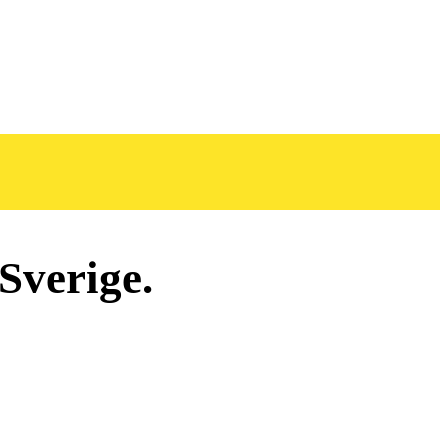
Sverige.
* * *
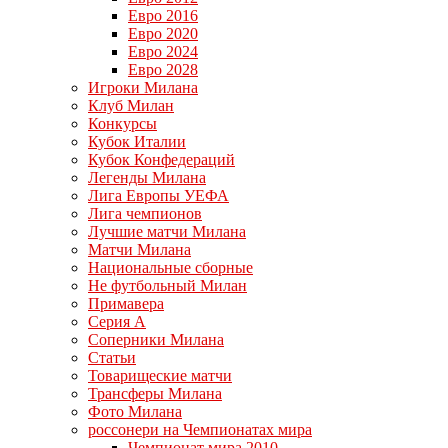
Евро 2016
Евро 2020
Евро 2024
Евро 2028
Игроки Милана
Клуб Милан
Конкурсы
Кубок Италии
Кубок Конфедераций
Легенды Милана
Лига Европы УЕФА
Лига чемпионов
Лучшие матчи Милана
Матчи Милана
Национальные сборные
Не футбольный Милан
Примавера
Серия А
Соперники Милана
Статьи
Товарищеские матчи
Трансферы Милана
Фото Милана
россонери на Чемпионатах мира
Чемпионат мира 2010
...
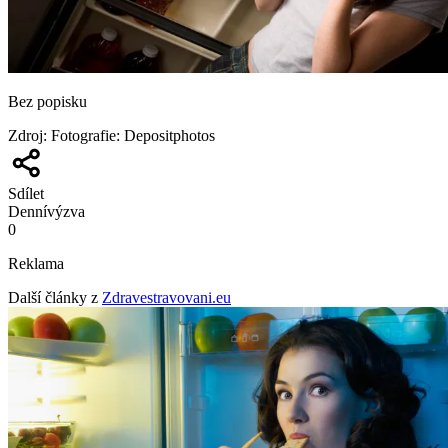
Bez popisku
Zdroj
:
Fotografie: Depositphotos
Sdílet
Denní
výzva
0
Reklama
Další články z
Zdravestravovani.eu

● WHAT YOU WILL DO: Search the records for the string "Милана" and report each line that has it.

● SOLVED EXERCISE:
Игроки Милана
Легенды Милана
Лучшие матчи Милана
Матчи Милана
Соперники Милана
Трансферы Милана
Фото Милана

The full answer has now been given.